Aan de Voorzitter van de Tweede Kamer der Staten-Generaal
Den Haag, 5 december 2008
Tijdens het Algemeen Overleg van 4 december jl. met de Vaste Commissie van Justitie over de Braziliaanse kinderpornozaak en het WOTS-verdrag met Brazilië is door een aantal leden van de Kamer aan de minister van Justitie gevraagd of de reeds toegezegde wijziging van de Paspoortwet die het mogelijk moet maken om in het buitenland een Nederlands reisdocument te weigeren aan een persoon die voornemens is zich te onttrekken aan de rechtsmacht van het desbetreffende land, zou kunnen worden meegenomen in het thans bij de Kamer aanhangige voorstel van rijkswet tot wijziging van de Paspoortwet in verband met het herinrichten van de reisdocumentenadministratie (31 324 (R 1844)). De minister van Justitie heeft dit verzoek aan mij overgebracht.
Hoewel ik begrip heb voor de wens om zo spoedig mogelijk een wettelijke basis te creëren om in situaties als in de Braziliaanse kinderpornozaak een reisdocument te kunnen weigeren, meen ik dat het indienen van een daartoe strekkende nota van wijziging op het aanhangige voorstel van rijkswet niet de juiste weg is. Daarvoor voer ik de navolgende redenen aan.
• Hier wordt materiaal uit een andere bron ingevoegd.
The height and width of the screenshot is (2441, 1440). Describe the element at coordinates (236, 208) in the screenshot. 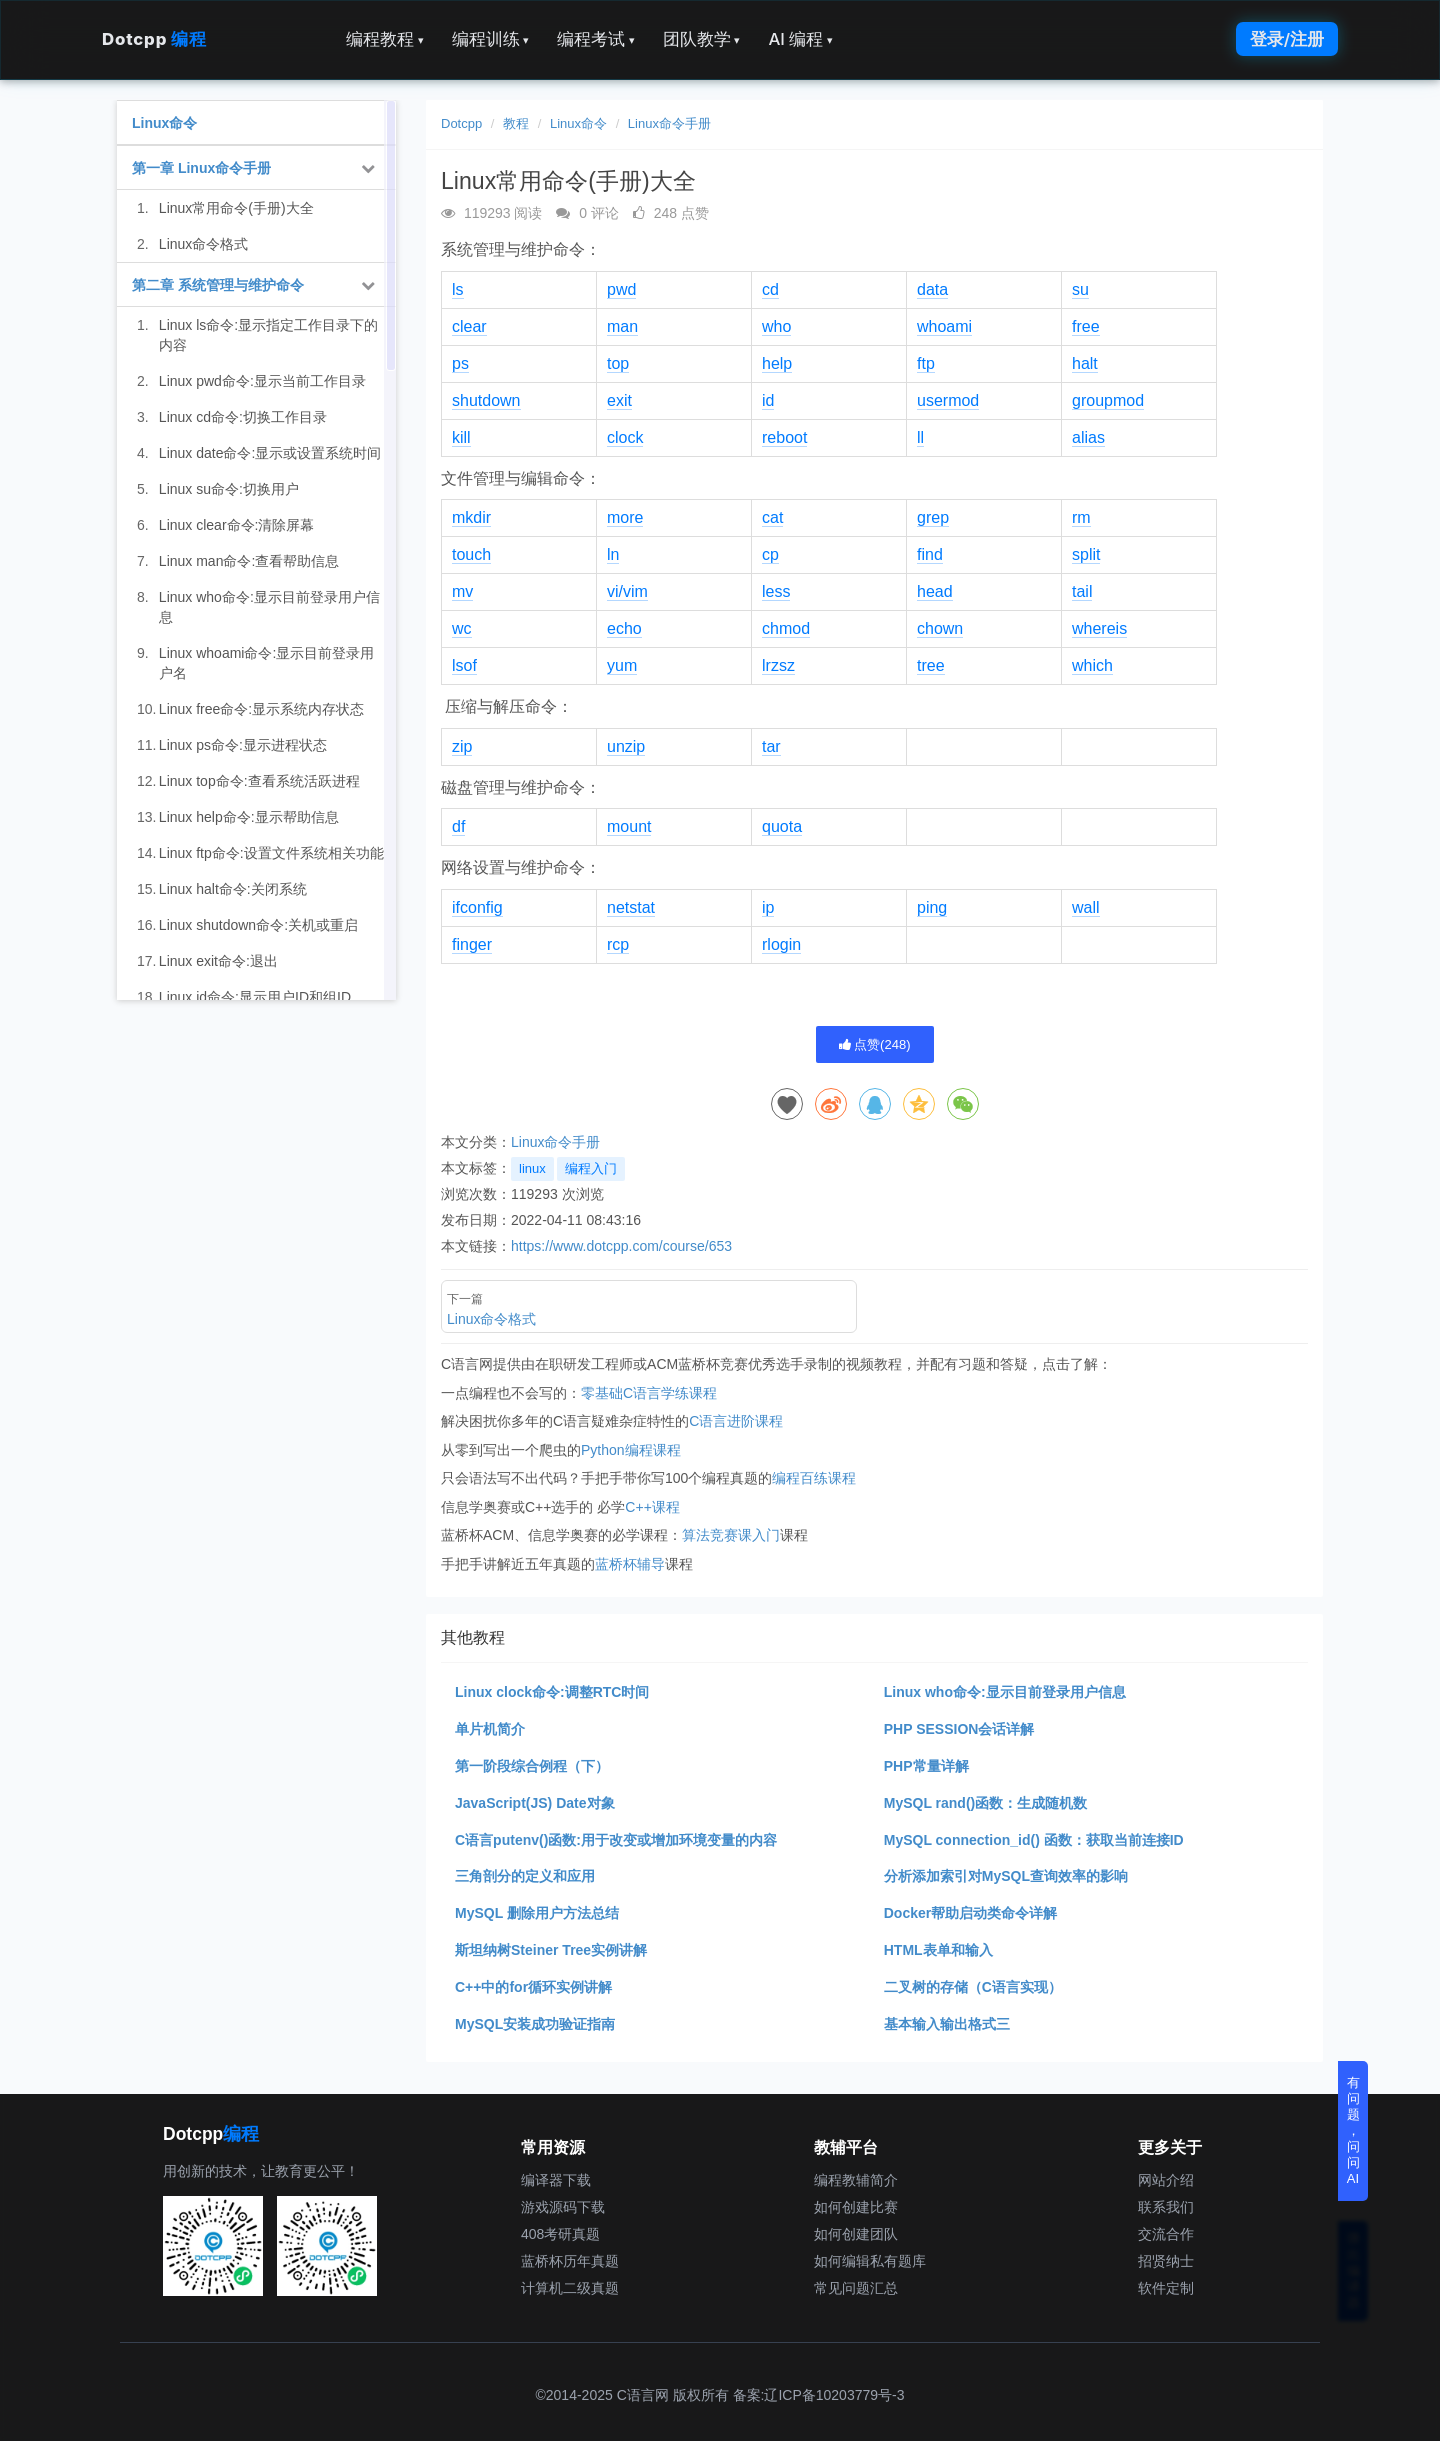 I see `Linux常用命令(手册)大全` at that location.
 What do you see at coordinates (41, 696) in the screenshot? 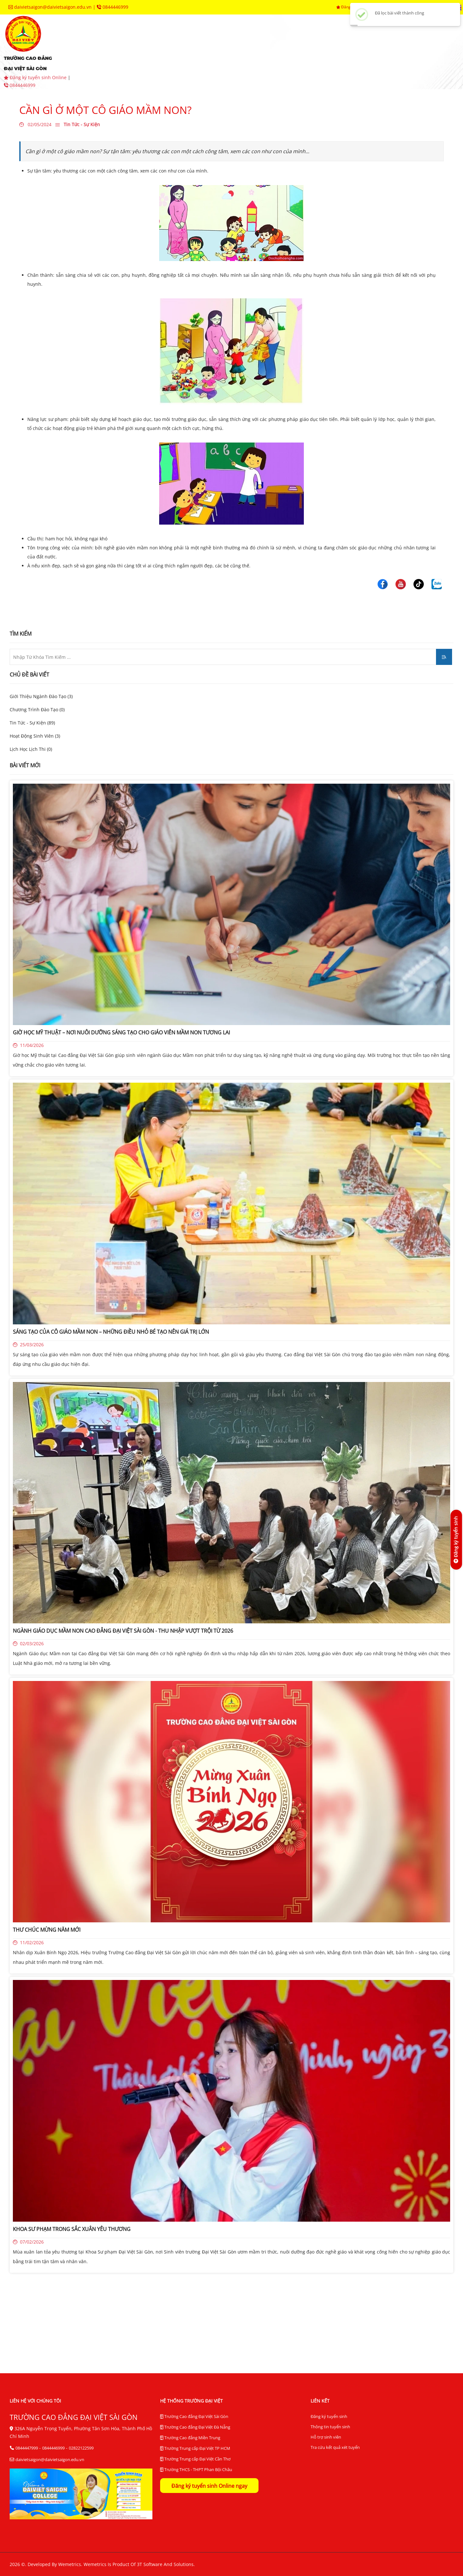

Op dit moment wordt ambtelijk de laatste hand gelegd aan het opstellen van een wetsontwerp, waardoor in de Paspoortwet een nieuwe grond tot weigering of vervallenverklaring van reisdocumenten wordt opgenomen. Uit de ambtelijke voorbereiding is gebleken dat het hier om een gecompliceerd onderwerp gaat, waarbij een zorgvuldige afweging moet worden gemaakt die zowel recht doet aan de handhaving van goede internationale betrekkingen als aan de waarborging van een adequaat niveau van rechtsbescherming van Nederlanders in het buitenland. Niet alleen de rechtspraktijk en -toepassing kunnen van land tot land en van tijd tot tijd verschillen, ook kunnen zich in ieder individueel geval bijzondere omstandigheden voordoen die meegenomen moeten worden in de afweging om al dan niet een reisdocument te verstrekken. Dit vereist dat er een regeling tot stand wordt gebracht, die het voor de met de uitvoering van de Paspoortwet belaste instanties mogelijk maakt om, in de gewoonlijk zeer beperkte tijd die daarvoor beschikbaar is, de juiste beslissing te nemen.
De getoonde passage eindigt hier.